Il existe des versions de plus en plus faibles de cette distinction. La version la plus faible est que le soi-disant « tournant » (Kehre) de Heidegger est un développement anticipé qui implique simplement la perte des privilèges du Dasein vis-à-vis du Sein déjà indiqué dans l'Introduction à l'être et au temps (1927). La version la plus forte plaide en faveur d'une véritable rupture dans la pensée de Heidegger dans l'émergence d'une nouvelle forme de pensée mythopoétique radicale ouverte au caractère événementiel du dévoilement de l'être. Si le choix de l’une ou l’autre de ces deux options influe sur la façon dont nous comprenons le rapport critique de Heidegger au christianisme, il n’est pas, à mon sens, décisif. L’une ou l’autre version pose des difficultés pour le type d’argument que je souhaite approfondir ici, à savoir que non seulement, comme je l’ai montré récemment, les premiers travaux de Heidegger admettent une attribution apocalyptique et marcioniste, mais aussi ses travaux ultérieurs « ultérieurs » même s'il y a des changements qui sonnent sur les registres apocalyptique et marcionite. Cet essai doit donc être considéré comme le complément du précédent.

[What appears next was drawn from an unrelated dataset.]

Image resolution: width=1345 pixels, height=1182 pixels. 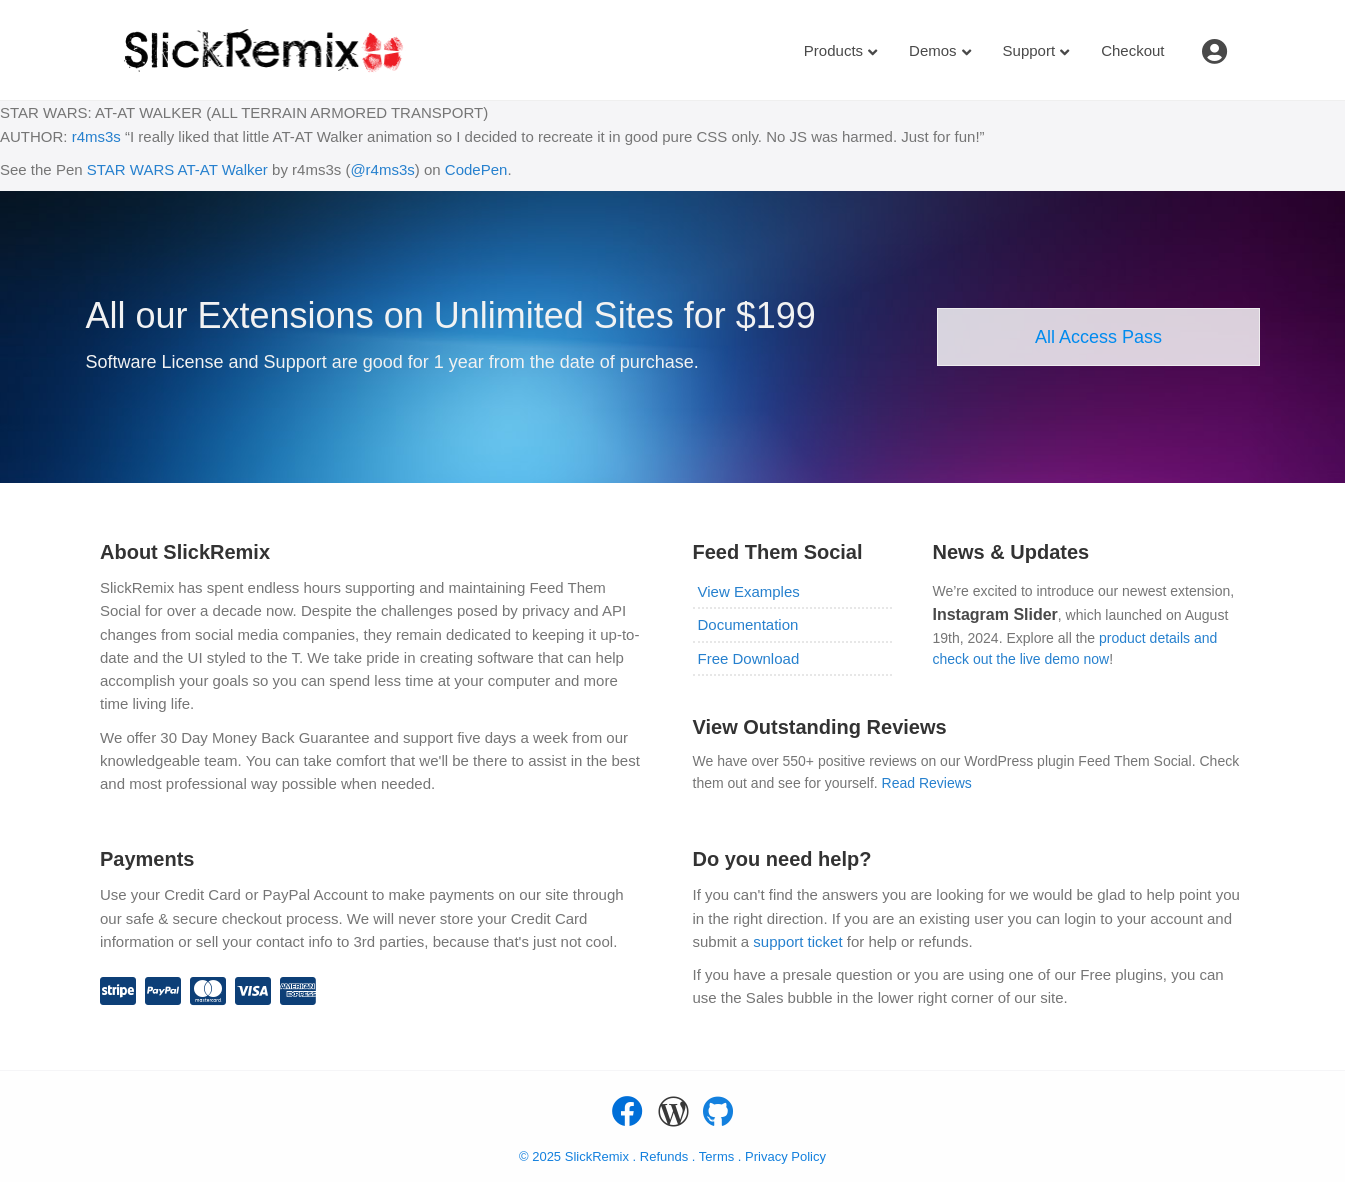 I want to click on Terms, so click(x=718, y=1156).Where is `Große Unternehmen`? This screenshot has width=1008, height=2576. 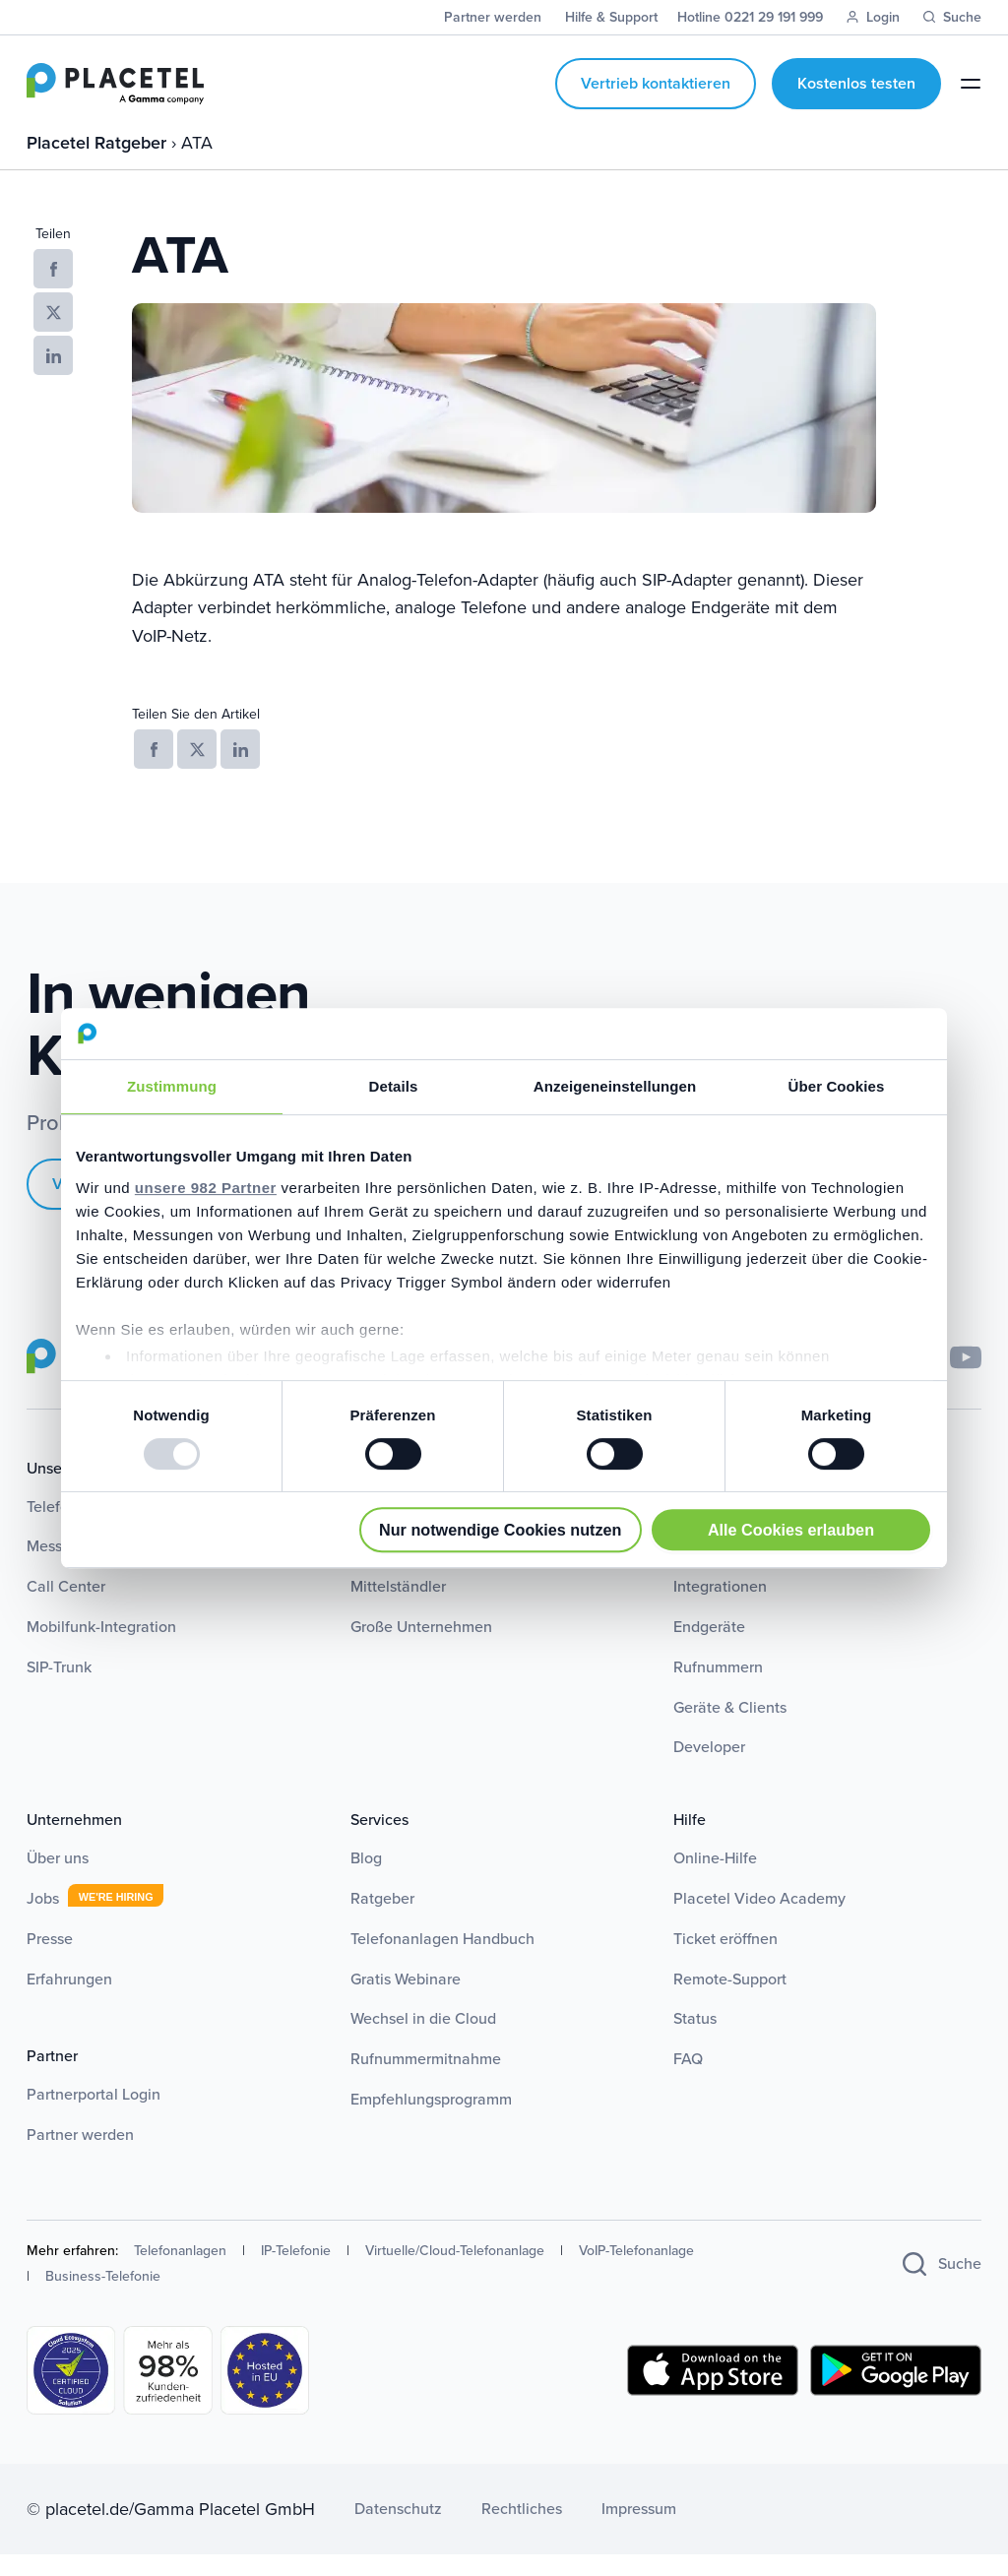 Große Unternehmen is located at coordinates (421, 1647).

Dans ce qui suit, je ne peux que donner des indications très générales sur cette affirmation qui est loin d’être évidente. Cela dit, permettez-moi de souligner les questions qui doivent être traitées pour rendre plausible une attribution apocalyptique ainsi que marcionite des travaux ultérieurs de Heidegger.
Tout d’abord, il est nécessaire de fournir une indication selon laquelle, bien que dans l’œuvre « ultérieure » de Heidegger, on ne retrouve pas le genre d’engagement explicite avec le christianisme que l’on trouve dans ses conférences de 1921 sur Paul et qui trouve un écho dans Être et temps ( 1927). Néanmoins, l’engagement avec le christianisme, et par voie dérivée avec le judaïsme, se poursuit dans ses travaux ultérieurs, même si Heidegger construit une alternative mythopoétique à l’adhésion du judaïsme et du christianisme à un divin hyperboliquement transcendant qui vide le monde de sens et de vérité.
Deuxièmement, nous devons esquisser un argument selon lequel, malgré son aspect contemplatif, la pieuse pensée doxologique du « dernier » Heidegger est mieux décrite comme apocalyptique que mystique, et que le passage du premier au dernier Heidegger est utilement décrit comme un changement. passage du registre apocalyptique de l’existentiel au chthonien. Troisièmement, et dans le même ordre d’idées, se pose la question de savoir si l’apocalyptique chthonienne de Heidegger, qui entretient un rapport critique avec le christianisme historique, admet des antécédents tels qu’il serait logique d’inscrire Heidegger « plus tard » dans une généalogie marcionite. Je traiterai tour à tour de chacun de ces desiderata.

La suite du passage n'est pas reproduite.